How do international organizations change? Many organizations expand into new areas or abandon programmes of work. Advocacy and Change in International Organizations argues that they do so not only at the collective direction of member states. Advocacy is a crucial but overlooked source of change in international organizations. Different actors can advocate for change: national diplomats, international bureaucrats, external experts, or civil society activists. They can use one of three advocacy strategies: social pressure, persuasion, and 'authority talk'. The success of each strategy depends on the presence of favourable conditions related to characteristics of advocates, targets, issues, and context. Institutionalization of new issues in international organizations as a multi-stage process, often accompanied by contestation.

This book demonstrates how the advocacy-focused framework explains the origins of three workstreams of contemporary UN peacekeeping operations: communication, protection, and reconstruction. The issue of strategic communications was promoted by UN officials through the strategy of persuasion. Protection of civilians emerged due to a partially successful social influence campaign by a coalition of elected Security Council members and a subsequent (and successful) persuasion efforts by Canada. Quick impact projects entered peacekeepers' practice as the result of 'authority talk' by an expert panel. The three issues illustrate the diversity of pathways to change in international organizations, representing the top-down, bottom-up, and outside-in pathways.
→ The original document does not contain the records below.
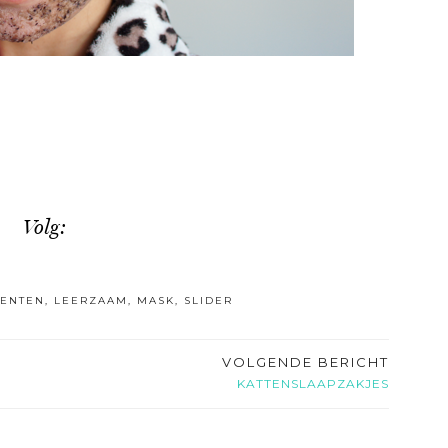
Volg:
IENTEN
,
LEERZAAM
,
MASK
,
SLIDER
VOLGENDE BERICHT
KATTENSLAAPZAKJES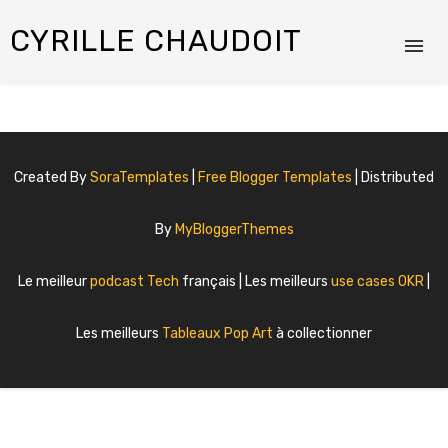
CYRILLE CHAUDOIT
Created By
SoraTemplates
|
Free Blogger Templates
| Distributed
By
MyBloggerThemes
Le meilleur
podcast Tech
français | Les meilleurs
use cases OKR
|
Les meilleurs
Tableaux Pop Art
à collectionner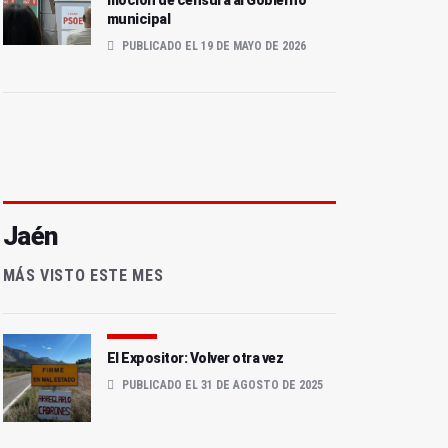
moción de censura al Gobierno
municipal
PUBLICADO EL 19 DE MAYO DE 2026
Jaén
MÁS VISTO ESTE MES
El Expositor: Volver otra vez
PUBLICADO EL 31 DE AGOSTO DE 2025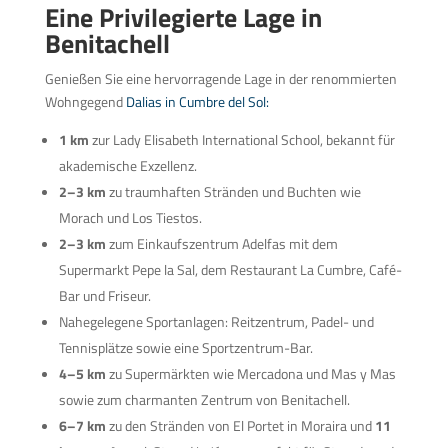
Eine Privilegierte Lage in
Benitachell
Genießen Sie eine hervorragende Lage in der renommierten
Wohngegend
Dalias in Cumbre del Sol:
1 km
zur Lady Elisabeth International School, bekannt für
akademische Exzellenz.
2–3 km
zu traumhaften Stränden und Buchten wie
Morach und Los Tiestos.
2–3 km
zum Einkaufszentrum Adelfas mit dem
Supermarkt Pepe la Sal, dem Restaurant La Cumbre, Café-
Bar und Friseur.
Nahegelegene Sportanlagen: Reitzentrum, Padel- und
Tennisplätze sowie eine Sportzentrum-Bar.
4–5 km
zu Supermärkten wie Mercadona und Mas y Mas
sowie zum charmanten Zentrum von Benitachell.
6–7 km
zu den Stränden von El Portet in Moraira und
11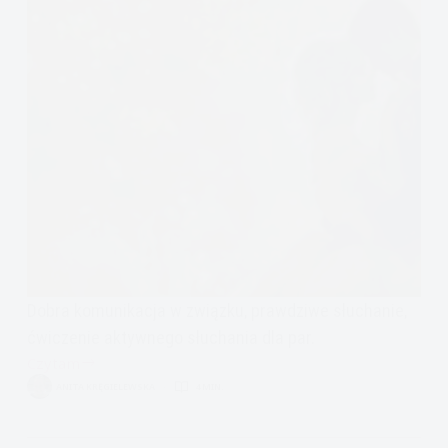
Dobra komunikacja w związku, prawdziwe słuchanie,
ćwiczenie aktywnego słuchania dla par.
Czytam
Jak
ANITA KRĘGIELEWSKA
4 MIN.
naprawić
związek:
prawdziwe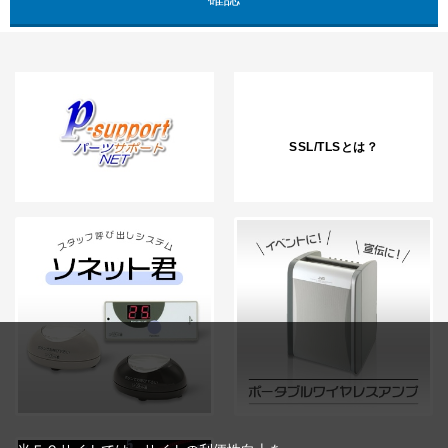
SSL/TLSとは？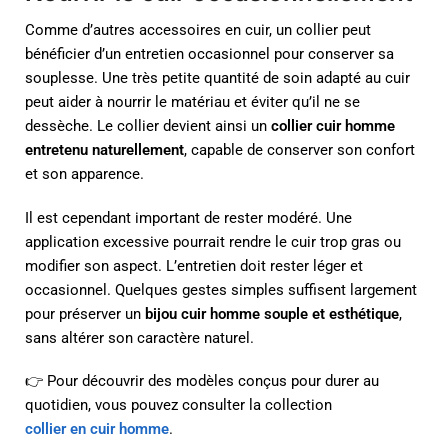
Comme d’autres accessoires en cuir, un collier peut
bénéficier d’un entretien occasionnel pour conserver sa
souplesse. Une très petite quantité de soin adapté au cuir
peut aider à nourrir le matériau et éviter qu’il ne se
dessèche. Le collier devient ainsi un
collier cuir homme
entretenu naturellement
, capable de conserver son confort
et son apparence.
Il est cependant important de rester modéré. Une
application excessive pourrait rendre le cuir trop gras ou
modifier son aspect. L’entretien doit rester léger et
occasionnel. Quelques gestes simples suffisent largement
pour préserver un
bijou cuir homme souple et esthétique
,
sans altérer son caractère naturel.
👉 Pour découvrir des modèles conçus pour durer au
quotidien, vous pouvez consulter la collection
collier en cuir homme
.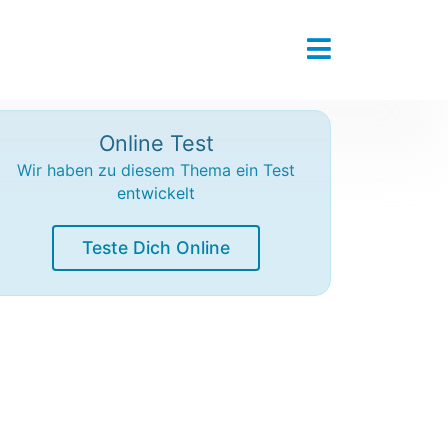
Online Test
Wir haben zu diesem Thema ein Test
entwickelt
Teste Dich Online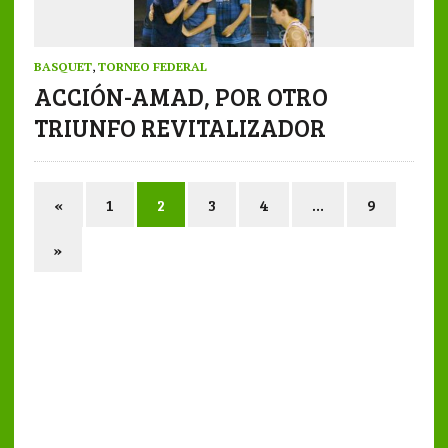
BASQUET
,
TORNEO FEDERAL
ACCIÓN-AMAD, POR OTRO
TRIUNFO REVITALIZADOR
«
1
2
3
4
…
9
»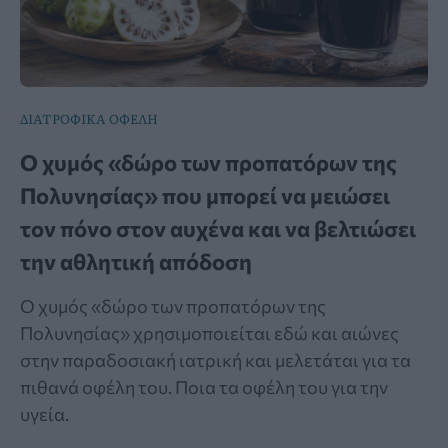
ΔΙΑΤΡΟΦΙΚΑ ΟΦΕΛΗ
Ο χυμός «δώρο των προπατόρων της
Πολυνησίας» που μπορεί να μειώσει
τον πόνο στον αυχένα και να βελτιώσει
την αθλητική απόδοση
Ο χυμός «δώρο των προπατόρων της
Πολυνησίας» χρησιμοποιείται εδώ και αιώνες
στην παραδοσιακή ιατρική και μελετάται για τα
πιθανά οφέλη του. Ποια τα οφέλη του για την
υγεία.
Moreover, they have achieved different degrees of institutionalization in UN's policies, structures, and frameworks: protection of civilians is the most institutionalized, as evidenced by measures to hold peacekeepers accountable for non-implementation, while quick impact projects are the least institutionalized.

Galbraith: Derivative Foreign Relations Law

Jean Galbraith (Univ. of Pennsylvania - Law) has posted Derivative Foreign Relations Law (George Washington Law Review, forthcoming). Here's the abstract:
We treat U.S. foreign relations law as a discrete body of law—and it is. But it is not independent. To the contrary, it relies on the same institutional actors that govern more generally: the President, Congress, the federal judiciary, administrative agencies, and sub-national governments. And far from being static, these institutions change radically over time in how they are constituted, in what internal rules they apply, and in what legal outputs they produce. The Trump Administration is a recent and painful example whose legacy continues to loom large, including on the Supreme Court. This symposium contribution considers what these broader institutional changes mean for foreign relations law.